TASK DESCRIPTION:
Quote the listing below in its entirety, omitting every image.

DATA FOR THIS EXERCISE:
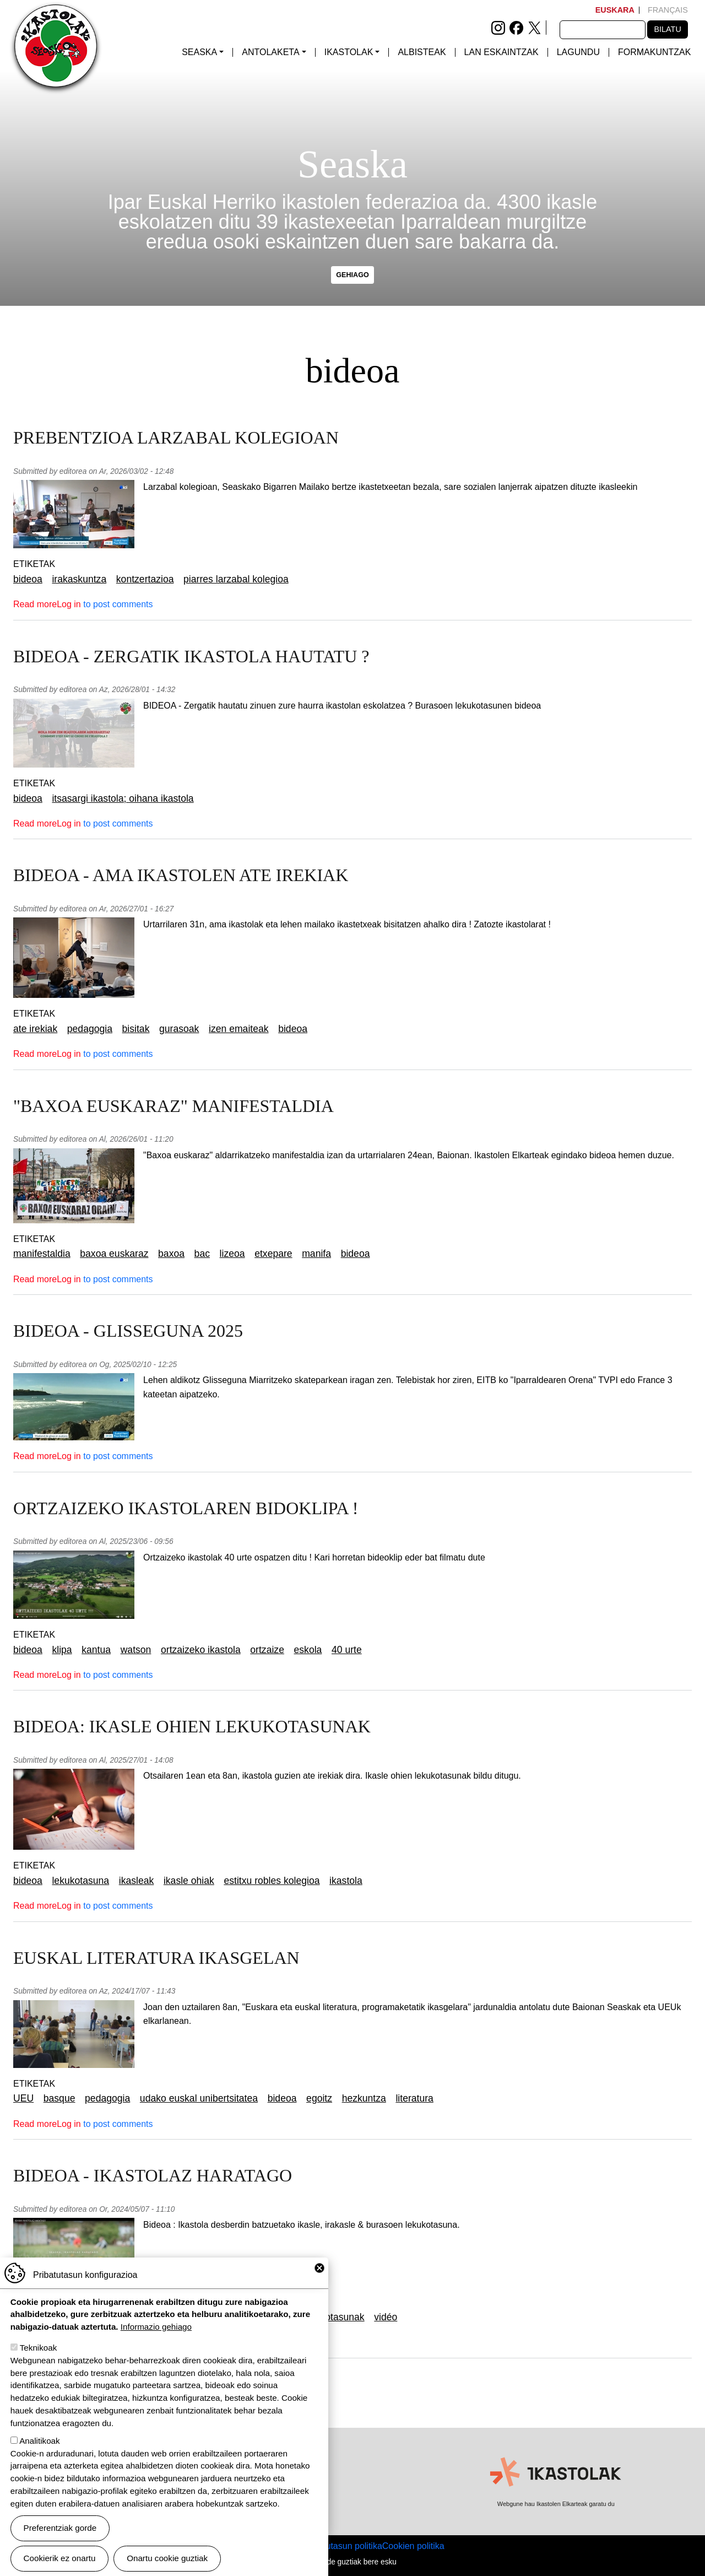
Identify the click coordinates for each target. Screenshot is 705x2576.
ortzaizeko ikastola (201, 1649)
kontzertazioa (145, 579)
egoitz (319, 2098)
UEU (23, 2098)
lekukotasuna (80, 1880)
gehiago (352, 275)
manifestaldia (41, 1253)
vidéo (385, 2317)
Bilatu (667, 29)
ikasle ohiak (189, 1880)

ANSWER SPACE:
Identify the click coordinates for each target. Screenshot is 705x2576.
ortzaizeko ikastola (201, 1649)
kontzertazioa (145, 579)
egoitz (319, 2098)
UEU (23, 2098)
lekukotasuna (80, 1880)
gehiago (352, 275)
manifestaldia (41, 1253)
vidéo (385, 2317)
Bilatu (667, 29)
ikasle ohiak (189, 1880)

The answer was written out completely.